Task prompt – Only the lines in the entries below from the line with "Vrede van Nijmegen Penning" to the line with "Do đó, việc", both included, belong in the answer, transcribed exactly and without pictures.

Records provided –
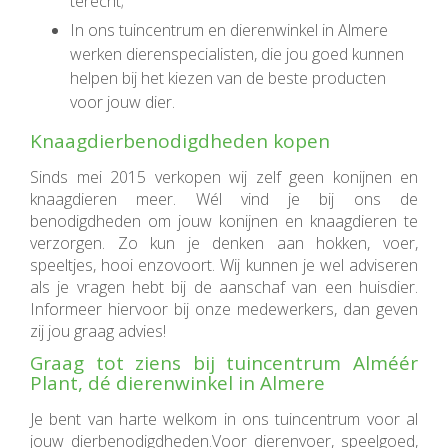
terecht;
In ons tuincentrum en dierenwinkel in Almere
werken dierenspecialisten, die jou goed kunnen
helpen bij het kiezen van de beste producten
voor jouw dier.
Knaagdierbenodigdheden kopen
Sinds mei 2015 verkopen wij zelf geen konijnen en
knaagdieren meer. Wél vind je bij ons de
benodigdheden om jouw konijnen en knaagdieren te
verzorgen. Zo kun je denken aan hokken, voer,
speeltjes, hooi enzovoort. Wij kunnen je wel adviseren
als je vragen hebt bij de aanschaf van een huisdier.
Informeer hiervoor bij onze medewerkers, dan geven
zij jou graag advies!
Graag tot ziens bij tuincentrum Alméér
Plant, dé dierenwinkel in Almere
Je bent van harte welkom in ons tuincentrum voor al
jouw dierbenodigdheden.Voor dierenvoer, speelgoed,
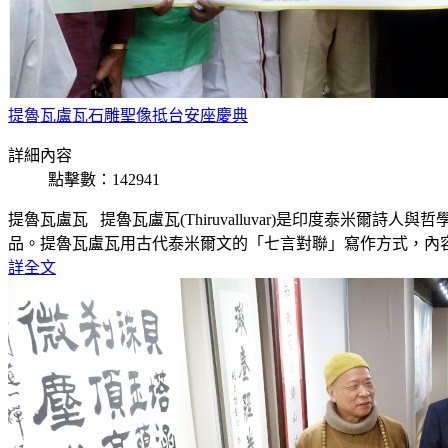
提魯瓦盧瓦石雕聖像抵台安座慶典
詳細內容
點擊數：142941
提魯瓦盧瓦 提魯瓦盧瓦(Thiruvalluvar)是印度泰
品。提魯瓦盧瓦用古代泰米爾文的「七言對聯」寫作方式，內容
詳全文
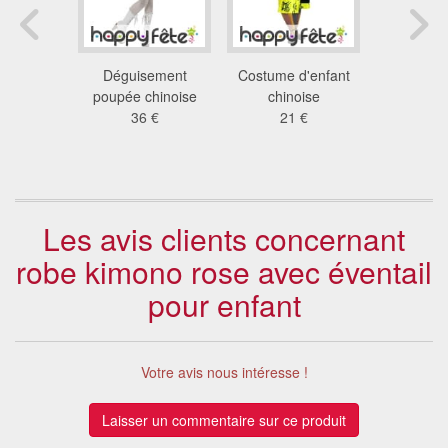
 kimono
Déguisement
Costume d'enfant
Costume 
 petite
poupée chinoise
chinoise
manga ju
oise
36 €
21 €
34
 €
Les avis clients concernant
robe kimono rose avec éventail
pour enfant
Votre avis nous intéresse !
Laisser un commentaire sur ce produit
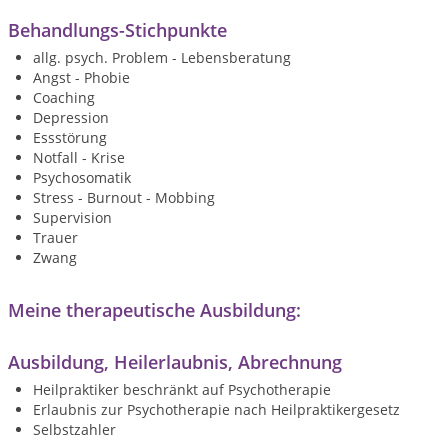
Behandlungs-Stichpunkte
allg. psych. Problem - Lebensberatung
Angst - Phobie
Coaching
Depression
Essstörung
Notfall - Krise
Psychosomatik
Stress - Burnout - Mobbing
Supervision
Trauer
Zwang
Meine therapeutische Ausbildung:
Ausbildung, Heilerlaubnis, Abrechnung
Heilpraktiker beschränkt auf Psychotherapie
Erlaubnis zur Psychotherapie nach Heilpraktikergesetz
Selbstzahler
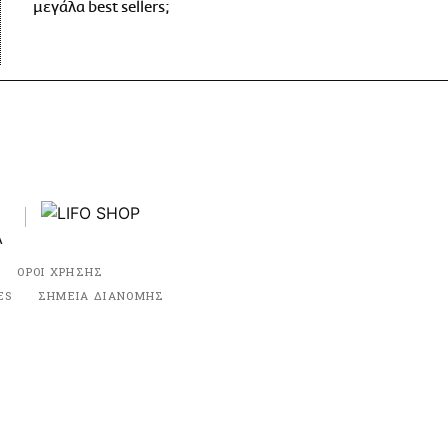
μεγάλα best sellers;
ΟΡΟΙ ΧΡΗΣΗΣ
ES
ΣΗΜΕΙΑ ΔΙΑΝΟΜΗΣ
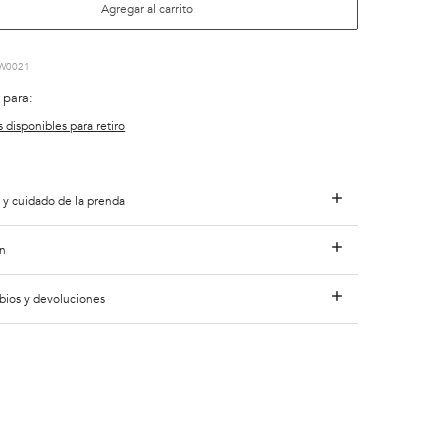
Agregar al carrito
W0021
 para:
s disponibles para retiro
 y cuidado de la prenda
n
bios y devoluciones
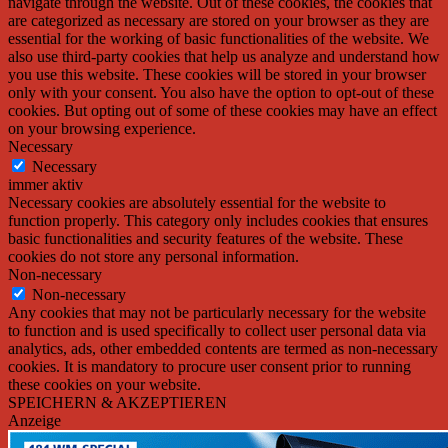
navigate through the website. Out of these cookies, the cookies that
are categorized as necessary are stored on your browser as they are
essential for the working of basic functionalities of the website. We
also use third-party cookies that help us analyze and understand how
you use this website. These cookies will be stored in your browser
only with your consent. You also have the option to opt-out of these
cookies. But opting out of some of these cookies may have an effect
on your browsing experience.
Necessary
Necessary
immer aktiv
Necessary cookies are absolutely essential for the website to
function properly. This category only includes cookies that ensures
basic functionalities and security features of the website. These
cookies do not store any personal information.
Non-necessary
Non-necessary
Any cookies that may not be particularly necessary for the website
to function and is used specifically to collect user personal data via
analytics, ads, other embedded contents are termed as non-necessary
cookies. It is mandatory to procure user consent prior to running
these cookies on your website.
SPEICHERN & AKZEPTIEREN
Anzeige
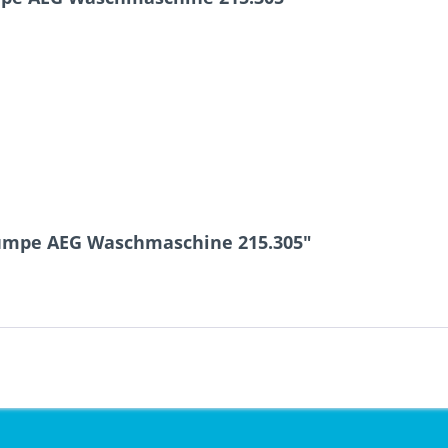
umpe AEG Waschmaschine 215.305"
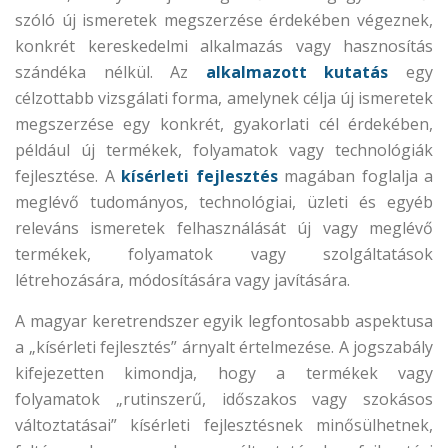
szóló új ismeretek megszerzése érdekében végeznek,
konkrét kereskedelmi alkalmazás vagy hasznosítás
szándéka nélkül. Az
alkalmazott kutatás
egy
célzottabb vizsgálati forma, amelynek célja új ismeretek
megszerzése egy konkrét, gyakorlati cél érdekében,
például új termékek, folyamatok vagy technológiák
fejlesztése. A
kísérleti fejlesztés
magában foglalja a
meglévő tudományos, technológiai, üzleti és egyéb
releváns ismeretek felhasználását új vagy meglévő
termékek, folyamatok vagy szolgáltatások
létrehozására, módosítására vagy javítására.
A magyar keretrendszer egyik legfontosabb aspektusa
a „kísérleti fejlesztés” árnyalt értelmezése. A jogszabály
kifejezetten kimondja, hogy a termékek vagy
folyamatok „rutinszerű, időszakos vagy szokásos
változtatásai” kísérleti fejlesztésnek minősülhetnek,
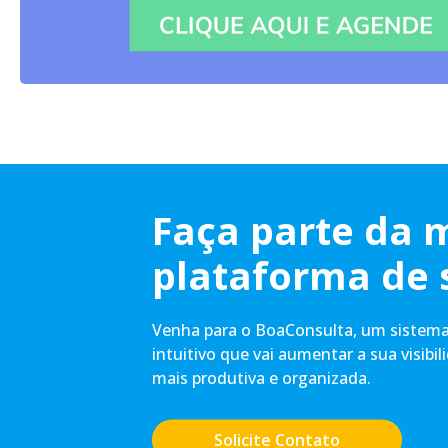
Faça parte da 
plataforma de 
Venha para o BoaConsulta, um sistema 
intuitivo que vai aumentar a sua visibil
mais produtiva e organizada.
Solicite Contato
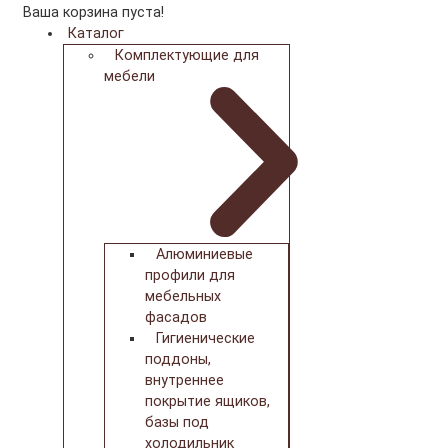
Ваша корзина пуста!
Каталог
Комплектующие для
мебели
Алюминиевые
профили для
мебельных
фасадов
Гигиенические
поддоны,
внутреннее
покрытие ящиков,
базы под
холодильник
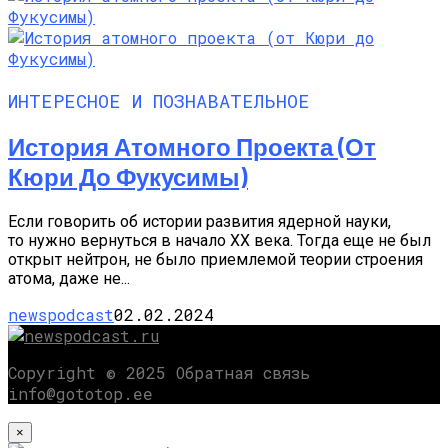
ИНТЕРЕСНОЕ И ПОЗНАВАТЕЛЬНОЕ
История Атомного Проекта (от
Кюри До Фукусимы)
Если говорить об истории развития ядерной науки,
то нужно вернуться в начало XX века. Тогда еще не был
открыт нейтрон, не было приемлемой теории строения
атома, даже не...
newspodcast
02.02.2024
Copyright © 2025 Обратная связь
info@gototop.ee
×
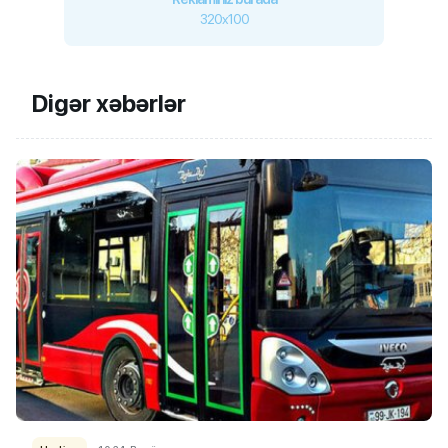
320x100
Digər xəbərlər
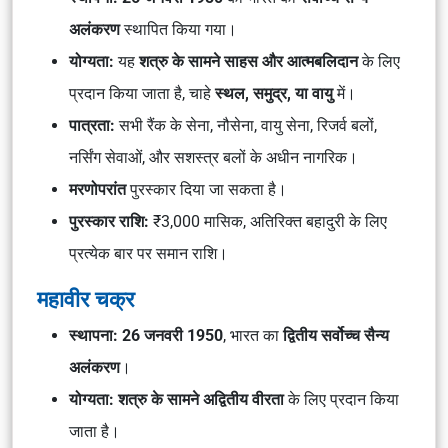
अलंकरण
स्थापित किया गया।
योग्यता:
यह
शत्रु के सामने साहस और आत्मबलिदान
के लिए
प्रदान किया जाता है, चाहे
स्थल, समुद्र, या वायु
में।
पात्रता:
सभी रैंक के सेना, नौसेना, वायु सेना, रिजर्व बलों,
नर्सिंग सेवाओं, और सशस्त्र बलों के अधीन नागरिक।
मरणोपरांत
पुरस्कार दिया जा सकता है।
पुरस्कार राशि:
₹3,000 मासिक, अतिरिक्त बहादुरी के लिए
प्रत्येक बार पर समान राशि।
महावीर चक्र
स्थापना:
26 जनवरी 1950
, भारत का
द्वितीय सर्वोच्च सैन्य
अलंकरण
।
योग्यता:
शत्रु के सामने अद्वितीय वीरता
के लिए प्रदान किया
जाता है।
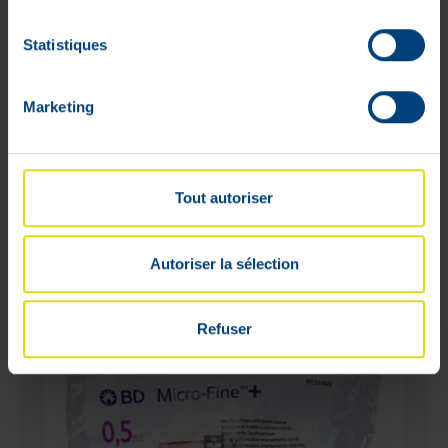
Statistiques
Bd Microfine+ Seringues à Insuline
0,5 ml 29G 12,7 mm 100 Pièces (324824)
29
,
32
€
Marketing
Stock faible
Tout autoriser
Autoriser la sélection
Refuser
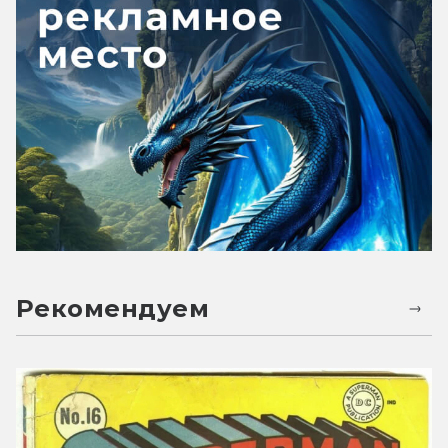
Рекомендуем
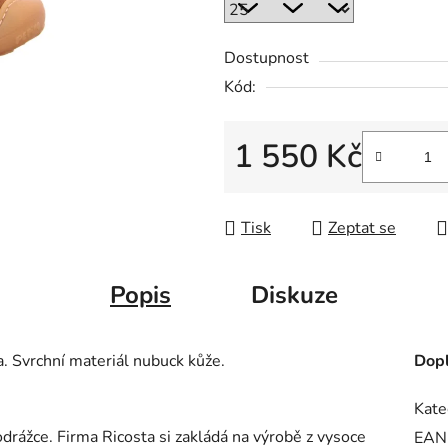
Dostupnost
Kód:
1 550 Kč
Měrná cena:
Tisk
Zeptat se
Popis
Diskuze
. Svrchní materiál nubuck kůže.
Dopl
Kate
rážce. Firma Ricosta si zakládá na výrobě z vysoce
EAN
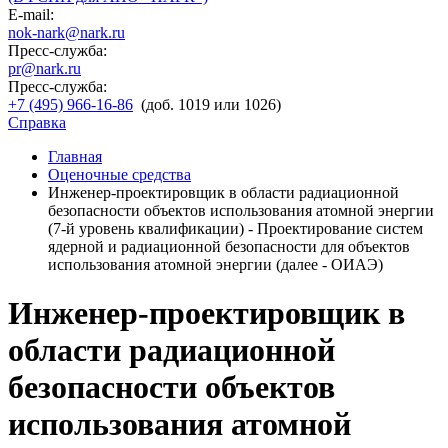
E-mail:
nok-nark@nark.ru
Пресс-служба:
pr@nark.ru
Пресс-служба:
+7 (495) 966-16-86
(доб. 1019 или 1026)
Справка
Главная
Оценочные средства
Инженер-проектировщик в области радиационной
безопасности объектов использования атомной энергии
(7-й уровень квалификации) - Проектирование систем
ядерной и радиационной безопасности для объектов
использования атомной энергии (далее - ОИАЭ)
Инженер-проектировщик в
области радиационной
безопасности объектов
использования атомной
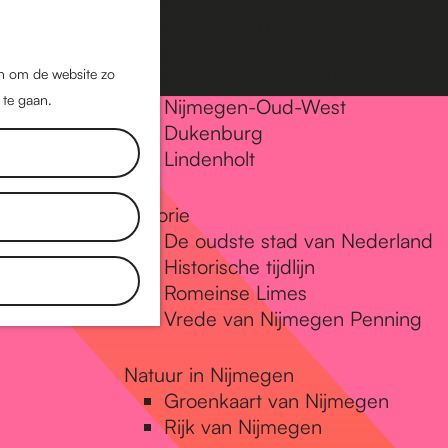
Nijmegen-Oost
Nijmegen-Midden
Z
K
Nijmegen-Zuid
o
a
M
jn om de website zo
Nijmegen-Nieuw-West
e
a
 te gaan.
e
Nijmegen-Oud-West
k
r
Dukenburg
n
e
t
Lindenholt
u
n
Historie
De oudste stad van Nederland
Historische tijdlijn
Romeinse Limes
Vrede van Nijmegen Penning
Natuur in Nijmegen
Groenkaart van Nijmegen
Rijk van Nijmegen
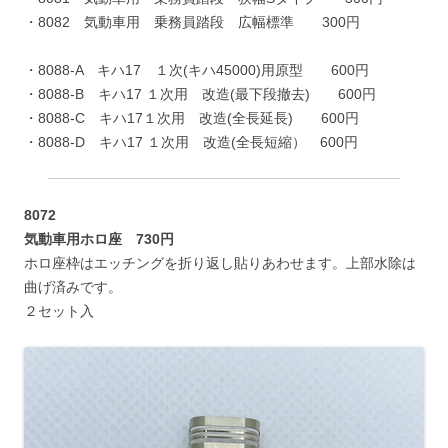
・8082 気動車用 乗務員踏段 広幅標準 300円
・8088-A キハ17 １次(キハ45000)用原型 600円
・8088-B キハ17 １次用 改造(最下段撤去) 600円
・8088-C キハ17１次用 改造(全長延長) 600円
・8088-D キハ17 １次用 改造(全長短縮） 600円
8072
気動車用ホロ座 730円
ホロ座枠はエッチングを折り返し貼りあわせます。上部水除は
曲げ済みです。
２セット入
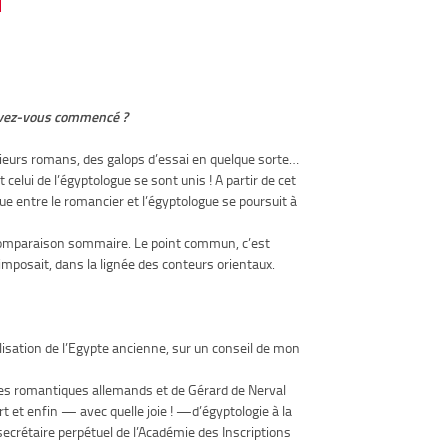
e avez-vous commencé ?
plusieurs romans, des galops d’essai en quelque sorte…
celui de l’égyptologue se sont unis ! A partir de cet
ue entre le romancier et l’égyptologue se poursuit à
comparaison sommaire. Le point commun, c’est
imposait, dans la lignée des conteurs orientaux.
ilisation de l’Egypte ancienne, sur un conseil de mon
 des romantiques allemands et de Gérard de Nerval
art et enfin — avec quelle joie ! —d’égyptologie à la
ecrétaire perpétuel de l’Académie des Inscriptions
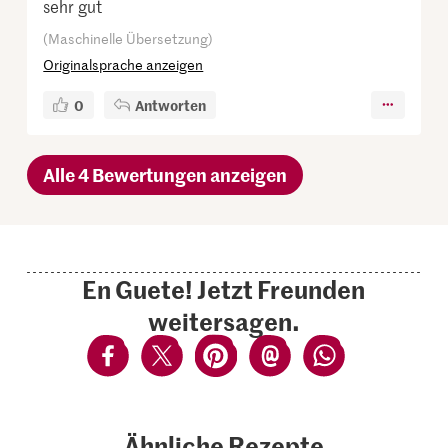
sehr gut
(Maschinelle Übersetzung)
Originalsprache anzeigen
0
Antworten
Alle 4 Bewertungen anzeigen
En Guete! Jetzt Freunden
weitersagen.
Ähnliche Rezepte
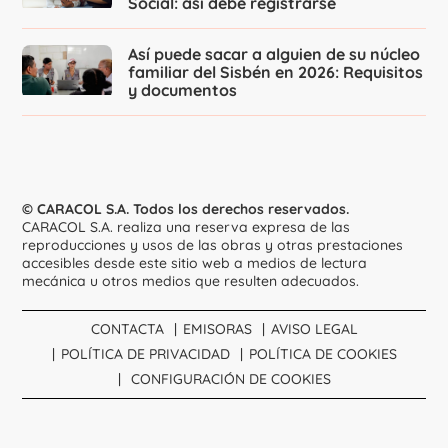
Social: así debe registrarse
Así puede sacar a alguien de su núcleo
familiar del Sisbén en 2026: Requisitos
y documentos
© CARACOL S.A. Todos los derechos reservados.
CARACOL S.A. realiza una reserva expresa de las
reproducciones y usos de las obras y otras prestaciones
accesibles desde este sitio web a medios de lectura
mecánica u otros medios que resulten adecuados.
CONTACTA
EMISORAS
AVISO LEGAL
POLÍTICA DE PRIVACIDAD
POLÍTICA DE COOKIES
CONFIGURACIÓN DE COOKIES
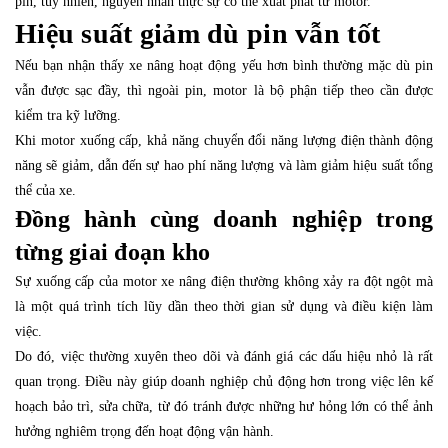
pin, tuy nhiên, nguyên nhân thực sự có thể xuất phát từ motor.
Hiệu suất giảm dù pin vẫn tốt
Nếu bạn nhận thấy xe nâng hoạt động yếu hơn bình thường mặc dù pin
vẫn được sạc đầy, thì ngoài pin, motor là bộ phận tiếp theo cần được
kiểm tra kỹ lưỡng.
Khi motor xuống cấp, khả năng chuyển đổi năng lượng điện thành động
năng sẽ giảm, dẫn đến sự hao phí năng lượng và làm giảm hiệu suất tổng
thể của xe.
Đồng hành cùng doanh nghiệp trong
từng giai đoạn kho
Sự xuống cấp của motor xe nâng điện thường không xảy ra đột ngột mà
là một quá trình tích lũy dần theo thời gian sử dụng và điều kiện làm
việc.
Do đó, việc thường xuyên theo dõi và đánh giá các dấu hiệu nhỏ là rất
quan trọng. Điều này giúp doanh nghiệp chủ động hơn trong việc lên kế
hoạch bảo trì, sửa chữa, từ đó tránh được những hư hỏng lớn có thể ảnh
hưởng nghiêm trọng đến hoạt động vận hành.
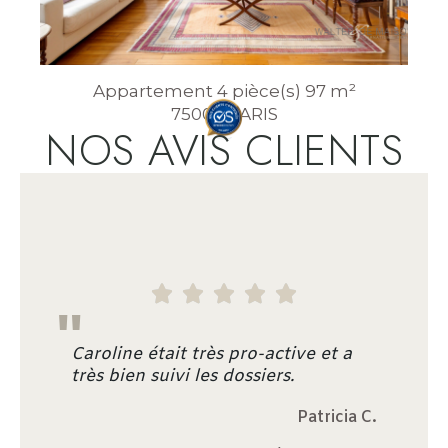
Appartement 4 pièce(s) 97 m²
75009 PARIS
NOS AVIS CLIENTS





"
Caroline était très pro-active et a
très bien suivi les dossiers.
Patricia C.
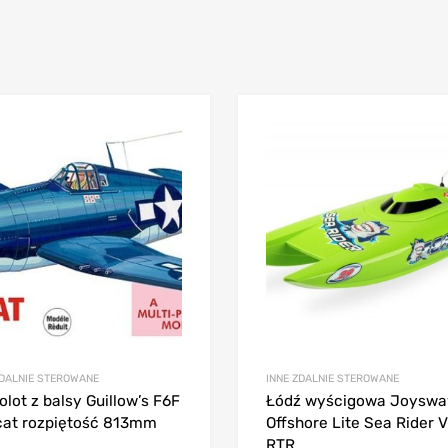
ZDALNIE STEROWANE
INNE ZDALNIE STEROWANE
lot z balsy Guillow’s F6F
Łódź wyścigowa Joyswa
cat rozpiętość 813mm
Offshore Lite Sea Rider 
RTR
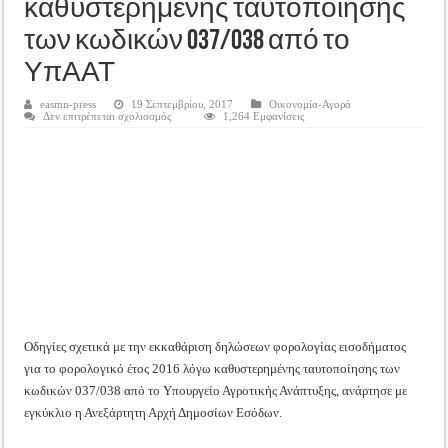
καθυστερημένης ταυτοποίησης
Tακτική Γενική Συνέλευση του Αγροτικού Συνεταιρισμού Μεσολογγίου-Ναυπακτ
των κωδικών 037/038 από το
Η περίοδος συγκομιδής της Ελιάς ξεκίνησε…με Μεγάλες Προσφορές!!
ΥπΑΑΤ
Οι Φθινοπωρινές σπορές ξεκίνησαν!
Ημερίδα: Τρέφοντας Βιώσιμα το Μέλλον: Η Δύναμη των Εντόμων
easmn-press
19 Σεπτεμβρίου, 2017
Οικονομία-Αγορά
στο
Δεν επιτρέπεται σχολιασμός
1,264 Εμφανίσεις
ΑΑΔΕ:
Οδηγίες
σχετικά
με
την
εκκαθάριση
φορολογικών
δηλώσεων
λόγω
καθυστερημένης
ταυτοποίησης
των
κωδικών
037/038
από
το
ΥπΑΑΤ
Οδηγίες σχετικά με την εκκαθάριση δηλώσεων φορολογίας εισοδήματος
για το φορολογικό έτος 2016 λόγω καθυστερημένης ταυτοποίησης των
κωδικών 037/038 από το Υπουργείο Αγροτικής Ανάπτυξης, ανάρτησε με
εγκύκλιο η Ανεξάρτητη Αρχή Δημοσίων Εσόδων.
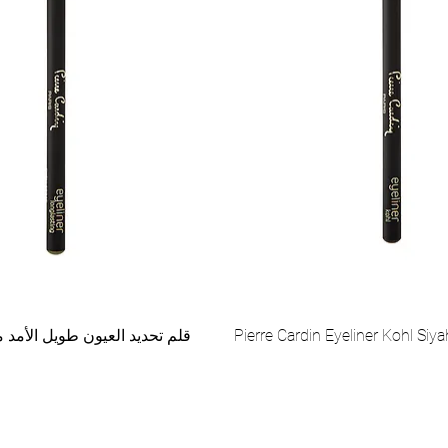
Pierre Cardin Eyeliner Kohl Siy
قلم تحديد العيون طويل الأمد م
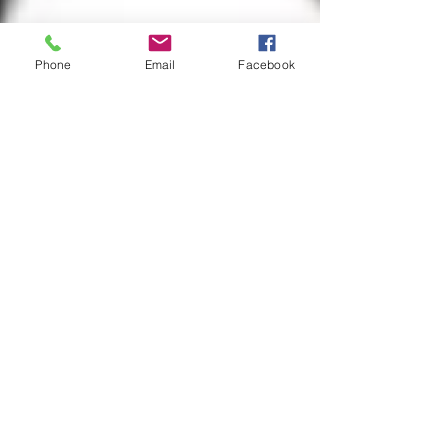
Phone
Email
Facebook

Solution to this task –
Vrede van Nijmegen Penning
Natuur in Nijmegen
Groenkaart van Nijmegen
Rijk van Nijmegen
・8082 気動車用 乗務員踏段 広幅標準 300円
・8088-A キハ17 １次(キハ45000)用原型 600円
・8088-B キハ17 １次用 改造(最下段撤去) 600円
・8088-C キハ17１次用 改造(全長延長) 600円
・8088-D キハ17 １次用 改造(全長短縮） 600円
8072
気動車用ホロ座 730円
ホロ座枠はエッチングを折り返し貼りあわせます。上部水除は
曲げ済みです。
２セット入
e avez-vous commencé ?
plusieurs romans, des galops d’essai en quelque sorte…
celui de l’égyptologue se sont unis ! A partir de cet
ue entre le romancier et l’égyptologue se poursuit à
comparaison sommaire. Le point commun, c’est
imposait, dans la lignée des conteurs orientaux.
ilisation de l’Egypte ancienne, sur un conseil de mon
 des romantiques allemands et de Gérard de Nerval
art et enfin — avec quelle joie ! —d’égyptologie à la
ecrétaire perpétuel de l’Académie des Inscriptions
sehr gut
(Maschinelle Übersetzung)
Originalsprache anzeigen
0
Antworten
Alle 4 Bewertungen anzeigen
En Guete! Jetzt Freunden
weitersagen.
Ähnliche Rezepte
Social: así debe registrarse
Así puede sacar a alguien de su núcleo
familiar del Sisbén en 2026: Requisitos
y documentos
© CARACOL S.A. Todos los derechos reservados.
CARACOL S.A. realiza una reserva expresa de las
reproducciones y usos de las obras y otras prestaciones
accesibles desde este sitio web a medios de lectura
mecánica u otros medios que resulten adecuados.
CONTACTA
EMISORAS
AVISO LEGAL
POLÍTICA DE PRIVACIDAD
POLÍTICA DE COOKIES
CONFIGURACIÓN DE COOKIES
pin, tuy nhiên, nguyên nhân thực sự có thể xuất phát từ motor.
Hiệu suất giảm dù pin vẫn tốt
Nếu bạn nhận thấy xe nâng hoạt động yếu hơn bình thường mặc dù pin
vẫn được sạc đầy, thì ngoài pin, motor là bộ phận tiếp theo cần được
kiểm tra kỹ lưỡng.
Khi motor xuống cấp, khả năng chuyển đổi năng lượng điện thành động
năng sẽ giảm, dẫn đến sự hao phí năng lượng và làm giảm hiệu suất tổng
thể của xe.
Đồng hành cùng doanh nghiệp trong
từng giai đoạn kho
Sự xuống cấp của motor xe nâng điện thường không xảy ra đột ngột mà
là một quá trình tích lũy dần theo thời gian sử dụng và điều kiện làm
việc.
Do đó, việc thường xuyên theo dõi và đánh giá các dấu hiệu nhỏ là rất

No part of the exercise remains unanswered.